Karachi, February 11, 2019 (PPI-OT): Key highlights of the PM’s UAE visit
On sidelines of the 7th World Government Summit (WGS), the PM held meetings with top officials from the UAE government as well as the IMF.
In the WGS speech, the PM highlighted ongoing efforts to improve governance, key export sectors such as tourism and improvements in ease of doing business, while emphatically stating that it is the time for making an investment in Pakistan.
As far as the PM’s talks with the IMF are concerned, we flag that despite all the positive vibes, up until now nothing concrete has been revealed regarding the specifics of a new IMF program.
PM Imran Khan makes Pakistan’s case at WGS in Dubai
On the sidelines of the 7th World Government Summit (WGS) held in Dubai on February 10th, the Prime Minister Imran Khan held meetings with top officials from the UAE government as well as the Managing Director of the IMF, Christine Lagarde. Although details of any potential upcoming IMF program are yet to meet the public eye, there have been news stories circulating of talks being in penultimate stages of an economic assistance package. A statement on social media from the PM also suggests both the government and IMF being on the same page regarding a need for “deep structural reforms” to take the country into a phase of sustainable development.

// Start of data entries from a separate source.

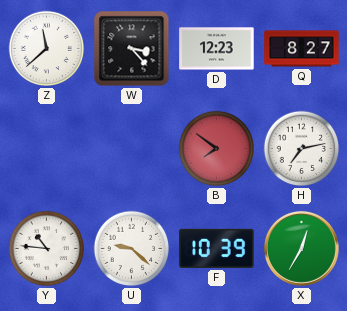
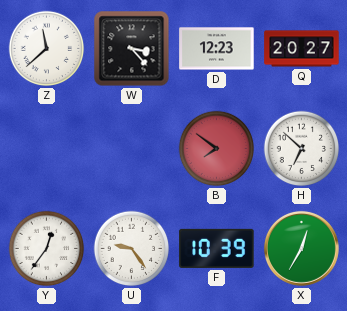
Q: 8:27 -> 20:27
H: 7:13 -> 6:52
Y: 10:46 -> 12:36
U: 9:22 -> 9:24
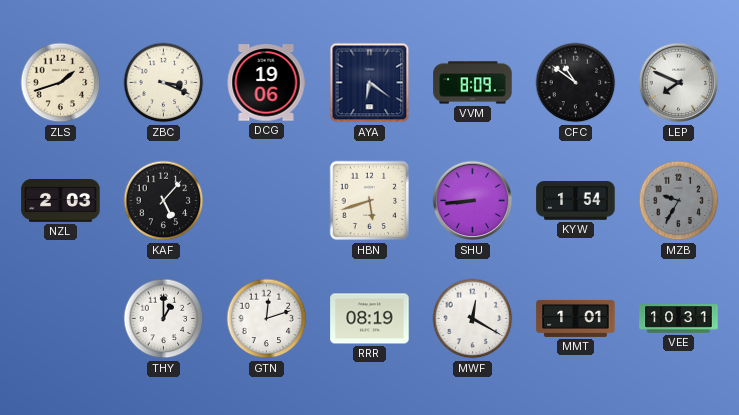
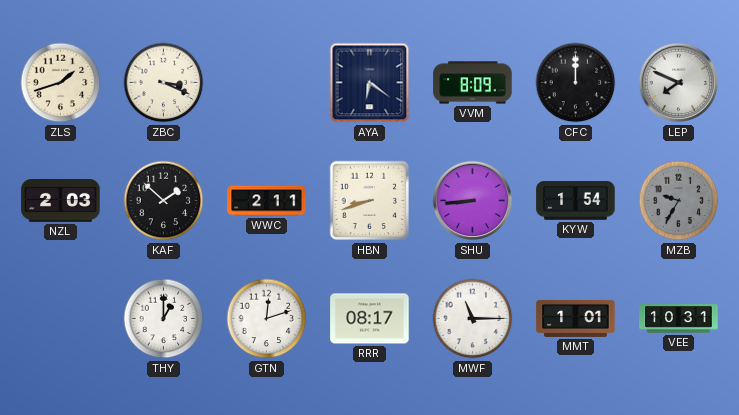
DCG: 19:06 -> none
CFC: 10:51 -> 12:00
KAF: 5:07 -> 1:52
WWC: none -> 2:11
HBN: 5:42 -> 8:42
RRR: 08:19 -> 08:17
MWF: 12:20 -> 11:15
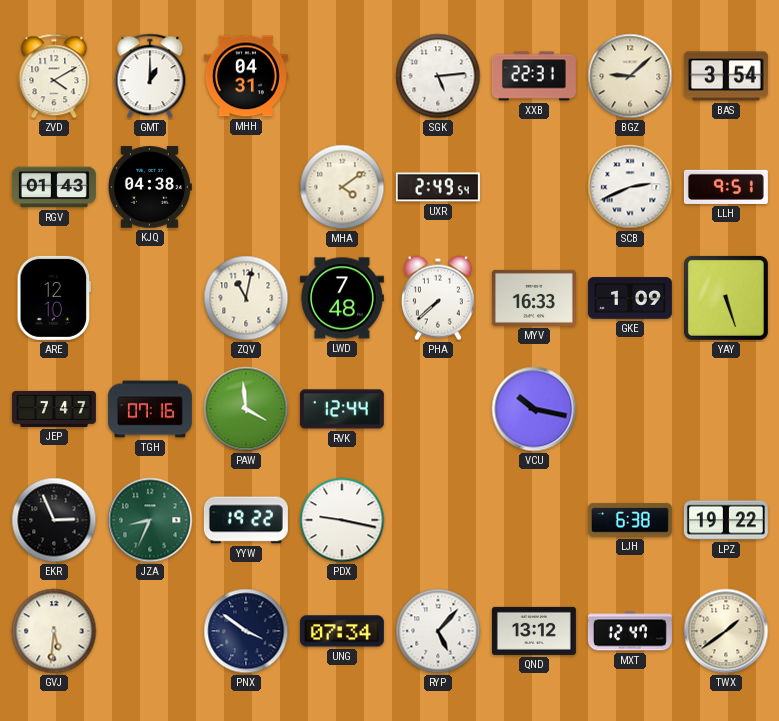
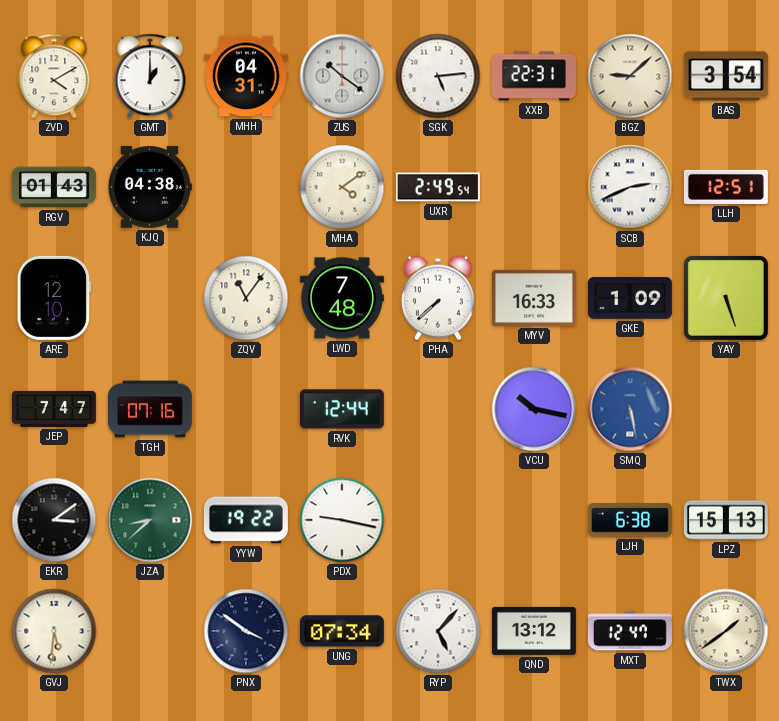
ZUS: none -> 10:21
LLH: 9:51 -> 12:51
ZQV: 11:02 -> 11:06
PAW: 3:59 -> none
SMQ: none -> 5:28
EKR: 2:56 -> 3:09
JZA: 8:34 -> 8:38
LPZ: 19:22 -> 15:13
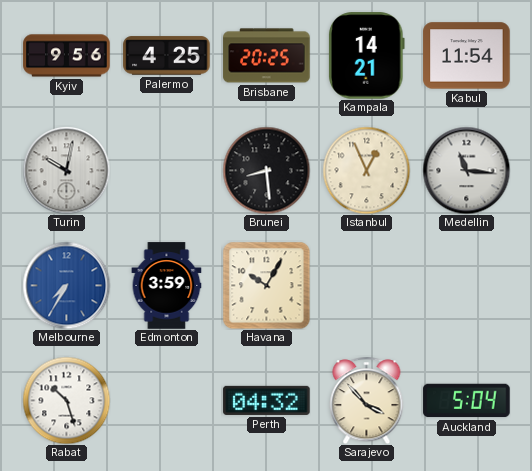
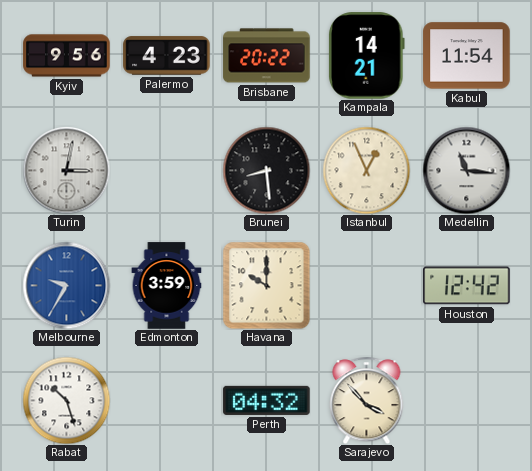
Palermo: 4:25 -> 4:23
Brisbane: 20:25 -> 20:22
Turin: 10:02 -> 3:02
Melbourne: 7:35 -> 9:35
Havana: 10:05 -> 10:00
Houston: none -> 12:42
Auckland: 5:04 -> none
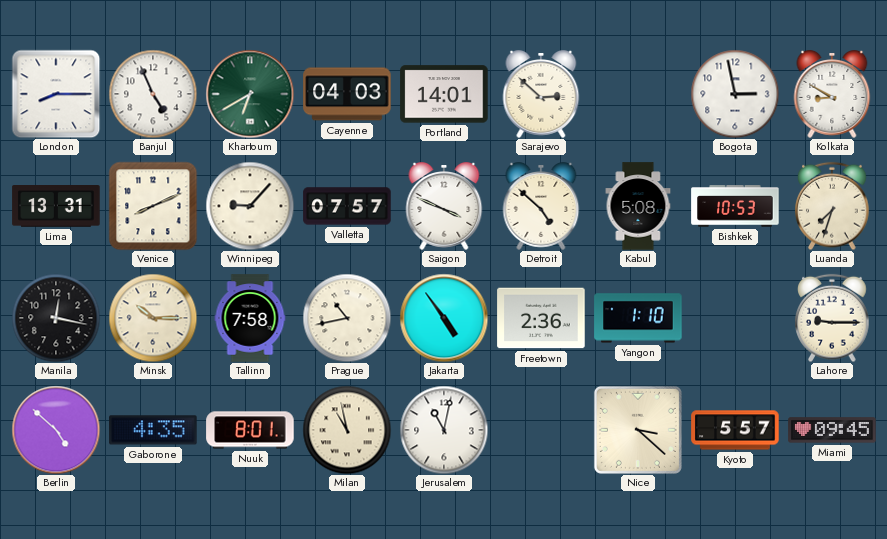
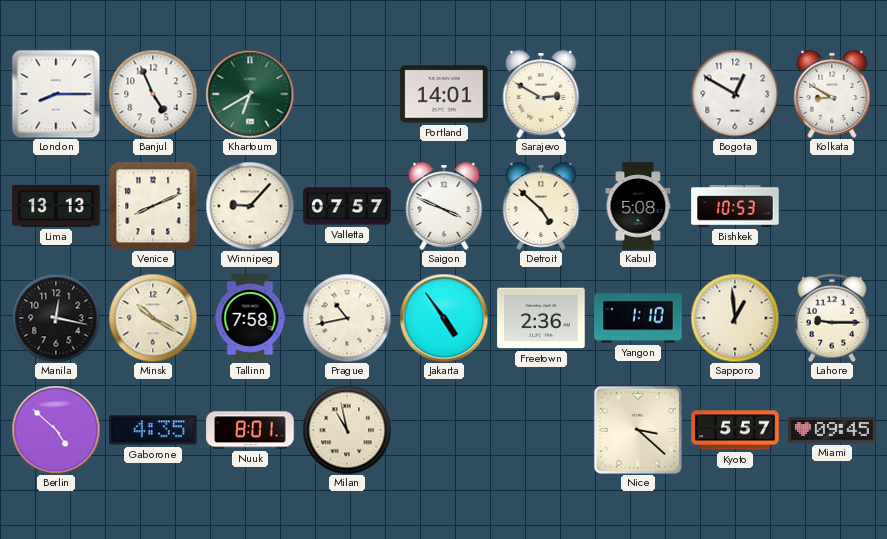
Cayenne: 04:03 -> none
Sarajevo: 2:52 -> 2:50
Bogota: 2:58 -> 12:50
Lima: 13:31 -> 13:13
Luanda: 7:33 -> none
Minsk: 10:15 -> 10:20
Sapporo: none -> 12:59
Jerusalem: 11:02 -> none
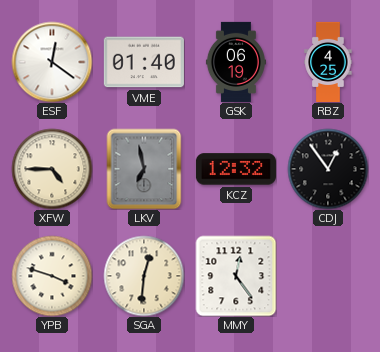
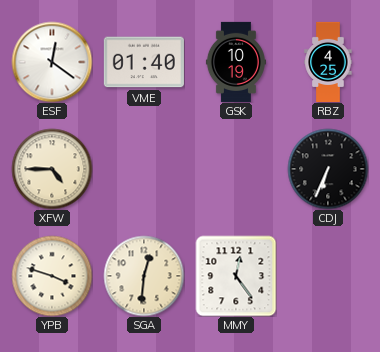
GSK: 06:19 -> 10:19
LKV: 6:58 -> none
KCZ: 12:32 -> none
CDJ: 12:54 -> 6:34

Regarding the WGS event, in a typically charismatic speech, the PM addressed world leaders and highlighted Pakistan’s potential which was set to be unlocked in coming years. Key points emphasized in the speech by the PM included (1) improvement in governance which would unlock Pakistan’s true potential, and (2) opportunities in the tourism sector given the country’s topographical blessings. In a bid to attract investment, the PM also assured of a shift in mindsets to cater to investors and allow them to earn profits from their investments. Finally, it was unequivocally stated that things can only get better from here and now is the best time to invest in Pakistan, given that a turnaround is on the cards.

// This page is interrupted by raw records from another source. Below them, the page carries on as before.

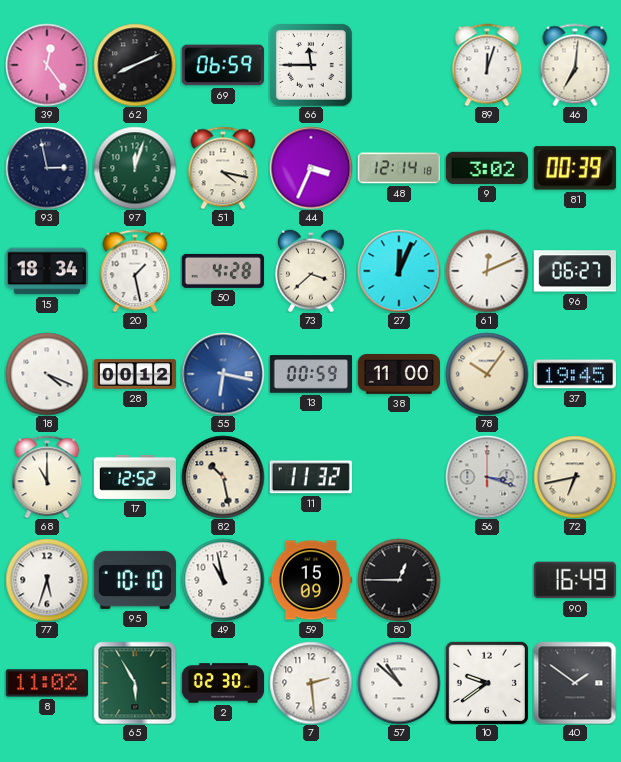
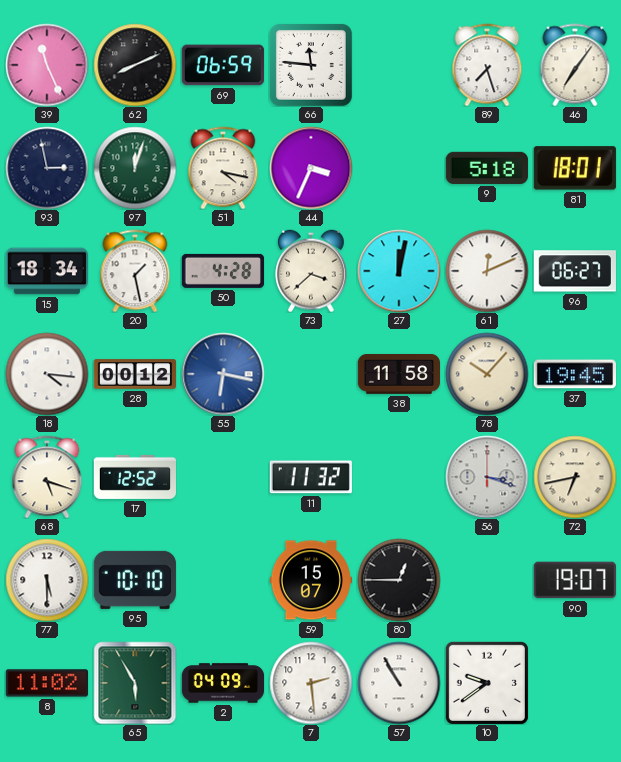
39: 12:24 -> 11:26
66: 11:45 -> 11:46
89: 12:03 -> 7:27
46: 7:01 -> 7:06
48: 12:14 -> none
9: 3:02 -> 5:18
81: 00:39 -> 18:01
27: 12:04 -> 12:02
18: 4:19 -> 4:16
13: 00:59 -> none
38: 11:00 -> 11:58
78: 10:06 -> 10:07
68: 11:00 -> 5:18
82: 10:28 -> none
77: 5:33 -> 5:30
49: 10:58 -> none
59: 15:09 -> 15:07
90: 16:49 -> 19:07
2: 02:30 -> 04:09
57: 10:52 -> 10:55
40: 1:51 -> none
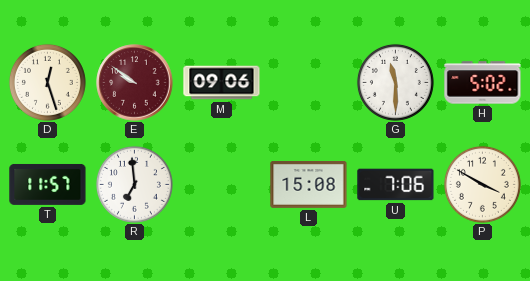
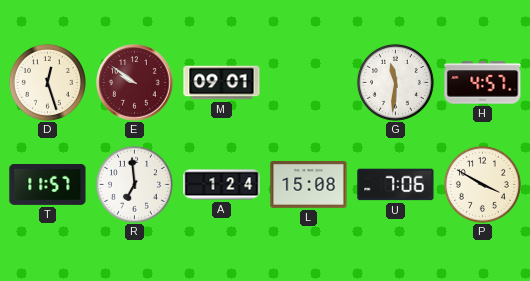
M: 09:06 -> 09:01
G: 11:30 -> 11:31
H: 5:02 -> 4:57
A: none -> 1:24
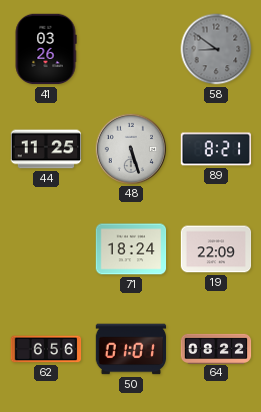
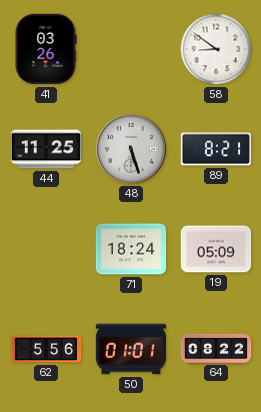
58 dial: grey -> white
19: 22:09 -> 05:09
62: 6:56 -> 5:56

Clarity still missing regarding IMF, despite positive vibes
Despite being on the cusp of a potential economic revival, Pakistan has recently been downgraded by international credit ratings‟ agencies such as Fitch and S and P. In other news, the National Accounts Committee has revised GDP growth for FY18 downwards to 5.2% from 5.8%. If fiscal consolidation measures, which were missing in the mini-budget, have to be implemented (with or without IMF), it will inevitably lead to lower economic growth during the ongoing fiscal year. This would not be too surprising, given that it is now a consensus view that the growth rate would be slower during this year.

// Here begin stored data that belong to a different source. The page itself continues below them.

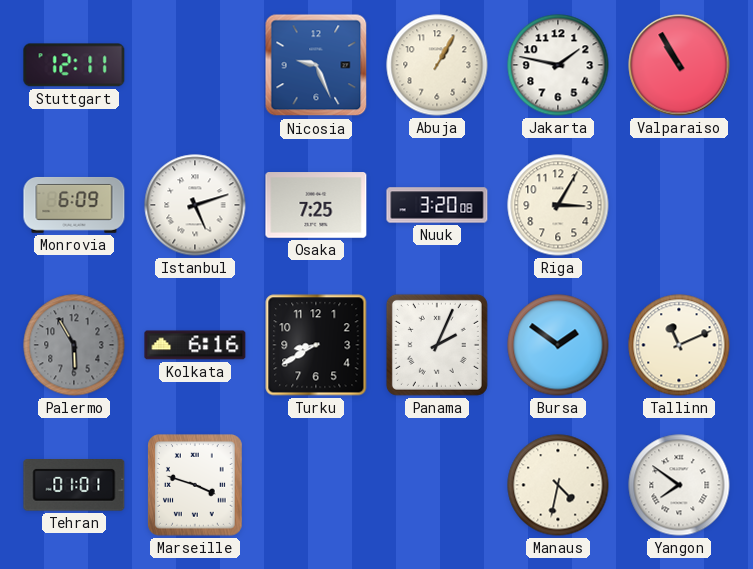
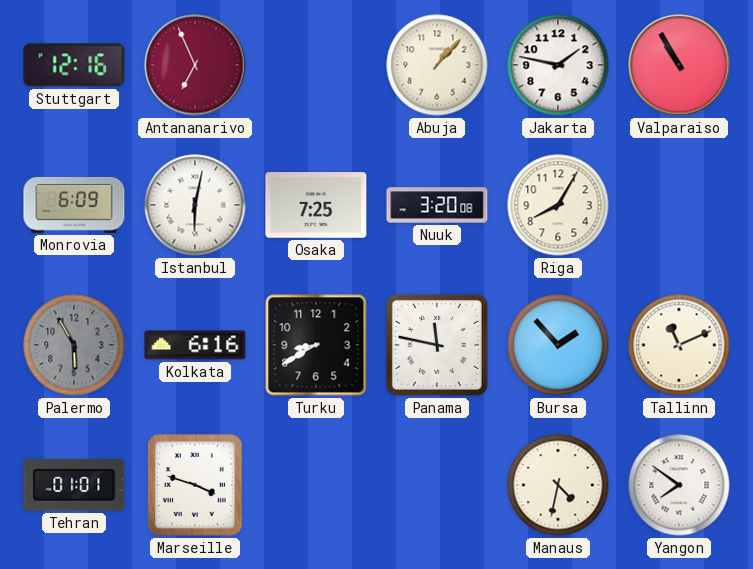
Stuttgart: 12:11 -> 12:16
Antananarivo: none -> 6:56
Nicosia: 9:26 -> none
Abuja: 1:05 -> 1:07
Istanbul: 5:12 -> 6:02
Riga: 3:05 -> 8:05
Panama: 2:04 -> 11:47
Bursa: 1:51 -> 1:53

At the same time, we concur with the PM‟s statement where he mentions this is the time to invest in Pakistan. We use the premier’s own cricketing analogy regarding risk-takers being rewarded. These are the moments when investments could yield healthy and long-term returns. From a forward perspective, as far as the external account is concerned, SBP‟s FX reserves (see table) could settle at ~US$10.4bn by the end of FY19. We have assumed a current account deficit of US$1bn per month for 2HFY19 and deferred oil facility of US$4bn during the same (we have already utilized US$375mn from IDB). As far as the PM‟s talks with the IMF are concerned, we would again flag that despite all the positive vibes, up until now nothing concrete has been revealed regarding the specifics of a new IMF program.